Since we are heading into the holiday season, I thought it would be interesting to take a look if you could create a model to look at morality with user's Reddit comments. I used Scikit-Learn's Logistic Regression Model for this.

I started by downloading around 750 comments from Social Grep's website. They have pulled Reddit comments from different sets of subreddits. I pulled from their datasets for confession-like subreddits, the irl subreddits, and the dataset subreddit. I classified the comments manually by a set rule of morality. Once they were scored, I trained/tested the Logistic model with those comments.

For the specific user testing, I used PRAW to pull the most recent 50 comments from the username provided in the Hex Application. I ran the trained model and outputted the probability of each comment being nice and took an average of the probabilities and used that value to determine whether the user was naughty or nice. I use a script to email a CSV with all of the tested comments and the final score to the user.

Based on the results that have came through so far, the model is definitely biased towards giving the user a nice decision. I believe that is based on the training data being around 70% nice versus naughty. Does anyone have a way to help the model from being biased like that?

Feel free to try the app out and let me know what you think!

Comments

You must log in or register to comment.

A1-Delta t1_j1ao5gn wrote on December 22, 2022 at 10:14 PM

Would be great if you’d just let it show me results in browser. I’m not going to supply my email address no matter how many times you pinky promise it wont end up in a marketer’s hands.

Steven_Johnson34 OP t1_j1dv8xk wrote on December 23, 2022 at 4:06 PM

Completely understand. I knew that could be a concern when I was building it out. Process wise, it was not possible for me to show the results in the browser or else I would have done so based on API capabilities. We are going to try and use this as a jump off point to expand the API to be able to send statuses back on a webhook.

Lajamerr_Mittesdine t1_j1fuu1j wrote on December 24, 2022 at 12:41 AM

It's 2022. Everyone should be having their own email address dumps with their domain name.

For example with Google Domains you can easily spin up 100 email addresses forwarded to your main mailbox no extra charge. Comes with your yearly domain renewal.

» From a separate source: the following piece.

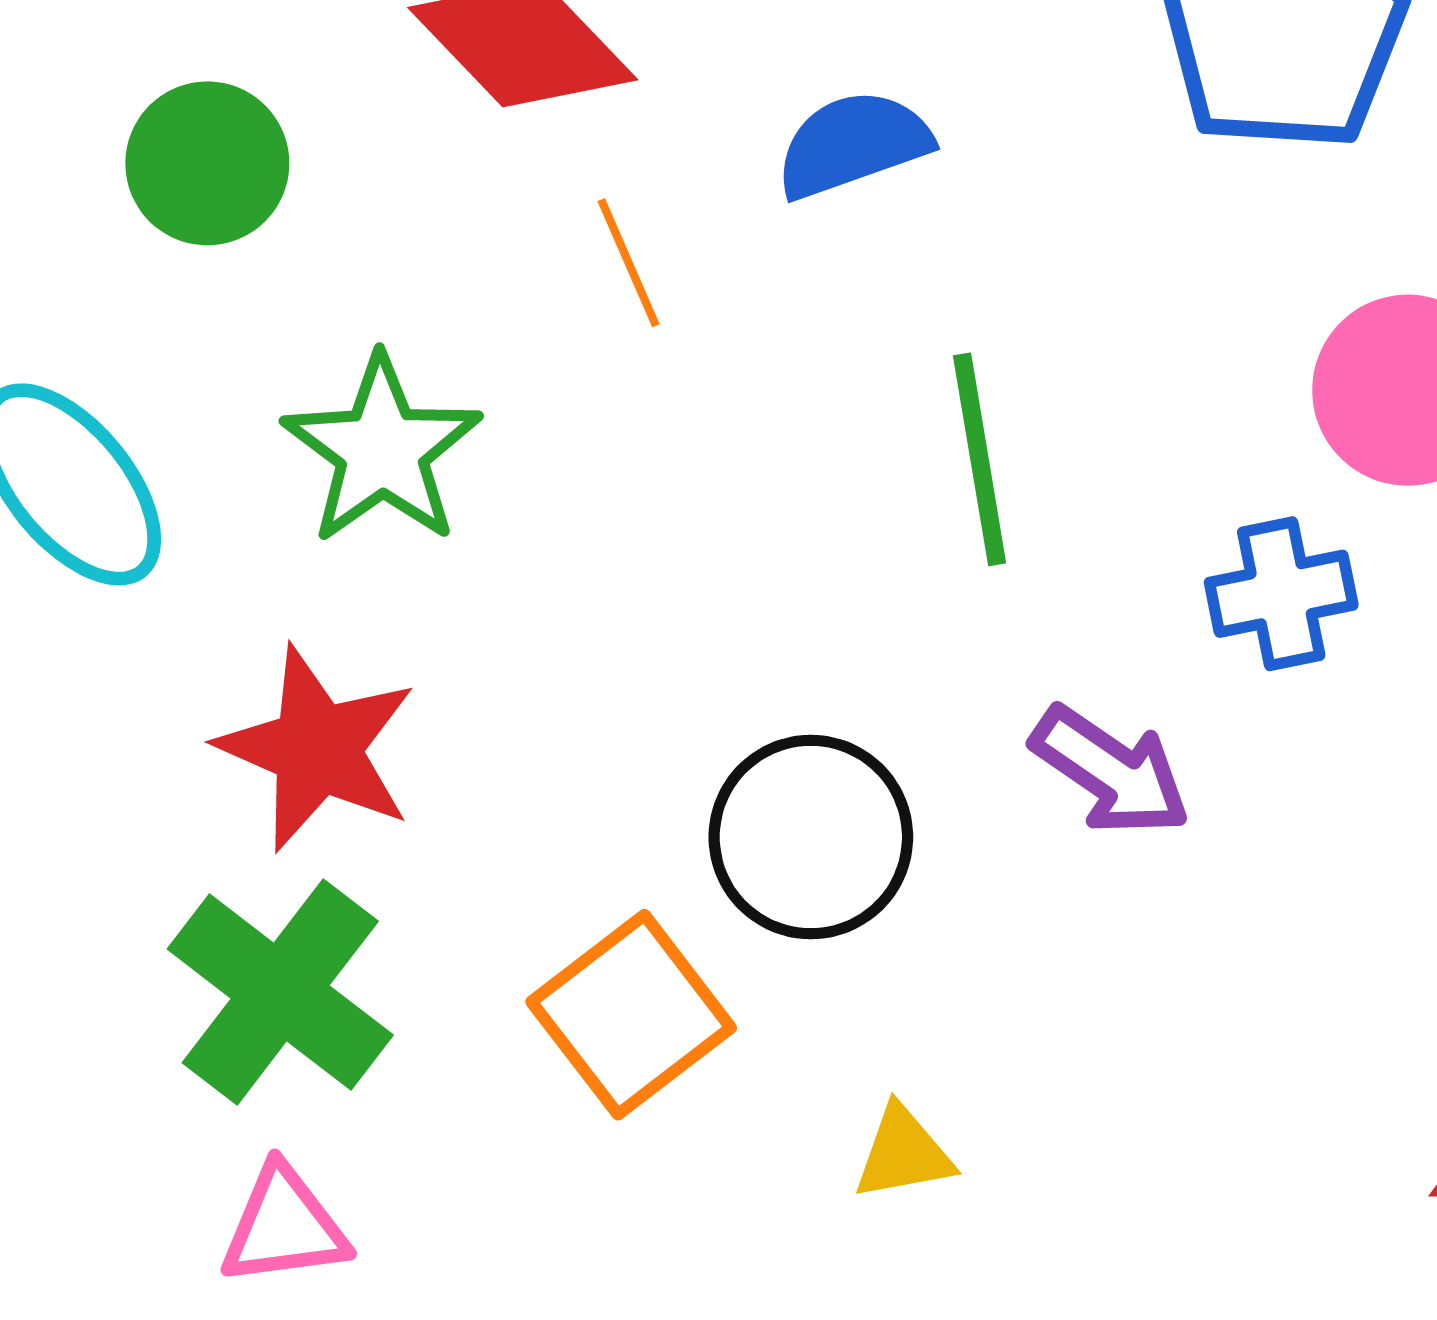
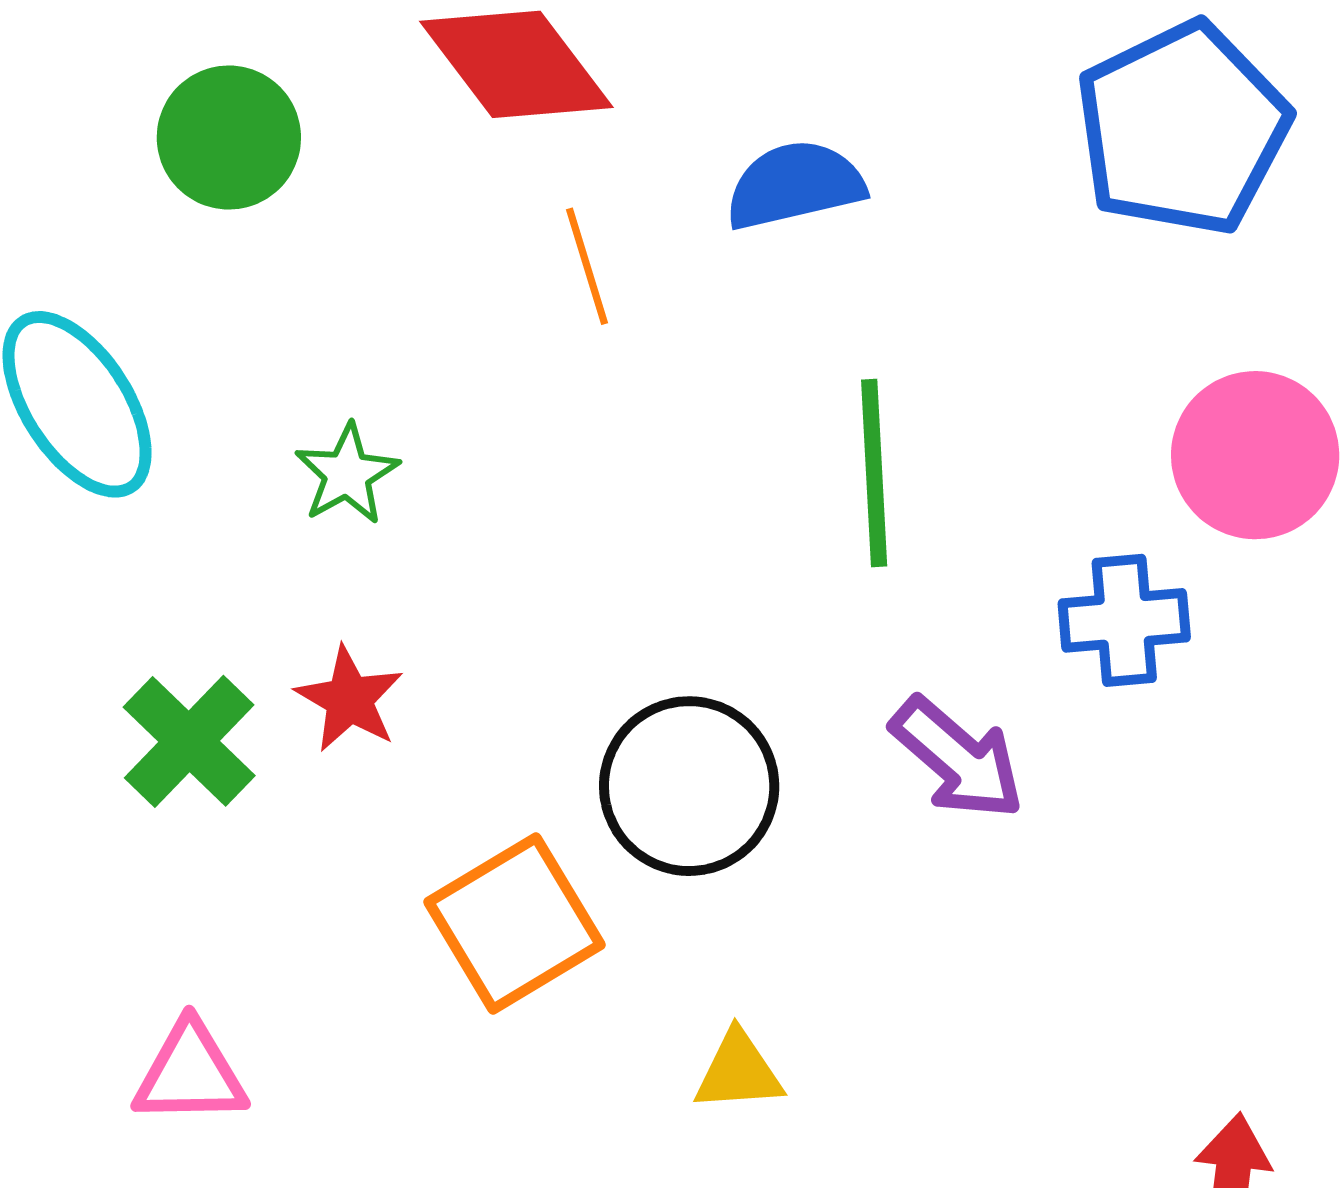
green star: (382, 450) -> (347, 474), moved, size x0.6
red star: (317, 749) -> (349, 699), moved, size x0.6
green cross: (280, 992) -> (189, 741), moved, size x0.7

I create emails for each service I use.

reddit@mydomain.com , google@mydomain.com , walmart@mydomain.com

I can just create an email called junktest@mydomain.com

And if it ever gets to spammy you can just delete that email from the list and it won't get forwarded to your main inbox

shitboots t1_j19bbmw wrote on December 22, 2022 at 4:54 PM

Santa making meta jokes. It determined with 69% certainty that I've been nice. Nice.

Steven_Johnson34 OP t1_j19ble8 wrote on December 22, 2022 at 4:55 PM

Maybe I need to make a model to check if Santa is naughty or not 😂

Koitenshin t1_j1cb7ny wrote on December 23, 2022 at 6:14 AM

If "The Santa Clause" is anything to go by, Santa has no problem sliding down any hole he can find.

Phoneaccount25732 t1_j19v3re wrote on December 22, 2022 at 7:01 PM

Focal loss is typical for class imbalanced data.

My brain prefers solutions that modify the training objective to resampling based solutions on the grounds of elegance. I'm not sure if that's a good attitude to have or not, if anyone has any thoughts.

Cherubin0 t1_j1cm12j wrote on December 23, 2022 at 8:27 AM

Nice, one step closer to full Social Credit System.

impossiblefork t1_j1cqvnr wrote on December 23, 2022 at 9:32 AM

We would be crazy to hand you our e-mail addresses. It's a fun idea, but that just isn't happening.